My predilection for
being robbed or losing valuables every time I take a trip has been well
documented in my blogs. After a month away, first in the UK and then in New
York, I can this time report that my travels were almost incident free.
I was parted from my iPhone just
once, after leaving it on the subway, but it was picked up and, thanks to Find
My iPhone on my computer, I was able to trace it and retrieve it.
For the first time ever, baggage
security staff resisted going through my bags and rifling anything they could
sell on eBay, and I made it back to my LA apartment with everything I had taken
away, apart from my iPhone earphones.
In fact, this trip started to
bring me closer to items stolen in the past. Suddenly, the messages “Jaci
Stephen’s iPad has been found” and “Jaci Stephen’s Airbook has been found”
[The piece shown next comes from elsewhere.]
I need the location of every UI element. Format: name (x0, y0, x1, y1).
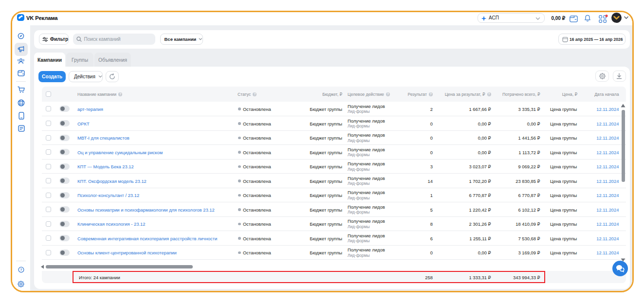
svg-text:?: ? (20, 268, 22, 271)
appeared on my computer. These related to the items I had in my hand baggage
that was stolen from LAX when I returned from Miami in January. The messages
show up when the items are connected to the internet, and would also have
flashed up a message from me, saying that they have been lost and giving a
number to reach me on. No one has.
Trying to get anyone to do
something about this is as stressful as losing the valuables. When the same thing
happened in Miami, the Miami police were on it in an instant, racing to the
house within half an hour, where, alas, they were still unable to locate the
thief. Los Angeles’ Burbank police are showing no such enthusiasm. They say it’s
not their case and I have to go back to the airport police, who will then pass
it on to them.
I have decided against going to
the house myself. While never having had so much as a parking ticket (I was
brought up to be terrified of the law, which may explain my obsession with that
profession), I am unlucky when it comes to law enforcement, having a propensity
to over-react.
When in Paris for Six Nations
France vs Wales rugby match last year, I saved an entire bar from almost
certain attack when I yelled at everyone to get down on the floor when a
sinister figure in a motorcycle helmet tore in, brandishing what appeared to be
a gun. When I, the only person lying prostrate on the ground, finally stood up,
it was to be greeted with howls of laughter – the man was a friend of the owner
and had been “joking”. Ha bloody ha.
A similar incident, also in
Paris, took place several years before, when I saved the city from almost
certain terrorist annihilation. On that occasion, it had been prompted by a man
reading an Arab newspaper, refusing to move his bag from his seat because he
said it was a bomb.
One emergency cord, one halted
train and a dozen armed men later, the centre of Paris was at a standstill. As
I sat in a café with my glass of wine, watching the gendarmerie tear down the
steps of the rue de Bac metro (naturally, I had waited until my stop before
pulling the cord), I pondered whether the “terrorist” had actually said that
his bag was on the seat. I only hope that the poodle, yanked at breakneck speed
from the train by its screaming owner, survived.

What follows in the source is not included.